#### [THE INPUT]
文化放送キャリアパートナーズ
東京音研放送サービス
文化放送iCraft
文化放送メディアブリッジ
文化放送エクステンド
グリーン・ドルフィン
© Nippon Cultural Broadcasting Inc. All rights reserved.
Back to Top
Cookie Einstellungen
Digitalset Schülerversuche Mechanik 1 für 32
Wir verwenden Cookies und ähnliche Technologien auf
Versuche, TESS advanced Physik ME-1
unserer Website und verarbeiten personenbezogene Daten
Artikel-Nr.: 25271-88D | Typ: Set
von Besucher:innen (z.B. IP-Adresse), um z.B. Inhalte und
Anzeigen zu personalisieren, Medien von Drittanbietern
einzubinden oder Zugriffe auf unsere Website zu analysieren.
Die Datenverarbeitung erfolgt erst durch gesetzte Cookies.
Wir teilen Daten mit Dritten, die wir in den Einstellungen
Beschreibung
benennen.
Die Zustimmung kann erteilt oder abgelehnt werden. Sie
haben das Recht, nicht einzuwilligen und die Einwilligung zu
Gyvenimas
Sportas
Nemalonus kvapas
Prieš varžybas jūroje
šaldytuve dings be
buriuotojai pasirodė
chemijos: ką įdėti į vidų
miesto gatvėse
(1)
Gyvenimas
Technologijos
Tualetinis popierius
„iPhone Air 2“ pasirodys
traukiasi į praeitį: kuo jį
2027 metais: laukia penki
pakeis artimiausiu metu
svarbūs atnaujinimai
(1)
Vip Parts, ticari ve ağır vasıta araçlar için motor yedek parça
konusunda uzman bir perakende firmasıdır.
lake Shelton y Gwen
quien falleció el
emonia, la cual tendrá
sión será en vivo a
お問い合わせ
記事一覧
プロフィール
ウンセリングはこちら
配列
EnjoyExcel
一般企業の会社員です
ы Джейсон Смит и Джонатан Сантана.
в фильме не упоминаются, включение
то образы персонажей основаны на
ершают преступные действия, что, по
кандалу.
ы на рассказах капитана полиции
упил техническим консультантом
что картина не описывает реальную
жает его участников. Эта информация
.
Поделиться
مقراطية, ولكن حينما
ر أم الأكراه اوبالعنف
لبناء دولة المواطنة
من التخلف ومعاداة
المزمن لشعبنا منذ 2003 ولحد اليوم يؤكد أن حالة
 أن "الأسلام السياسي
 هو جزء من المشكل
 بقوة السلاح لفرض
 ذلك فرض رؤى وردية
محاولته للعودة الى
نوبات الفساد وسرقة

#### [WORK TO BE COMPLETED]
Ending with the line containing "einzubinden oder Zugriffe", please print exactly the lines of the material above from its first line onward, and nothing else.

#### [EXERCISE OUTPUT]
文化放送キャリアパートナーズ
東京音研放送サービス
文化放送iCraft
文化放送メディアブリッジ
文化放送エクステンド
グリーン・ドルフィン
© Nippon Cultural Broadcasting Inc. All rights reserved.
Back to Top
Cookie Einstellungen
Digitalset Schülerversuche Mechanik 1 für 32
Wir verwenden Cookies und ähnliche Technologien auf
Versuche, TESS advanced Physik ME-1
unserer Website und verarbeiten personenbezogene Daten
Artikel-Nr.: 25271-88D | Typ: Set
von Besucher:innen (z.B. IP-Adresse), um z.B. Inhalte und
Anzeigen zu personalisieren, Medien von Drittanbietern
einzubinden oder Zugriffe auf unsere Website zu analysieren.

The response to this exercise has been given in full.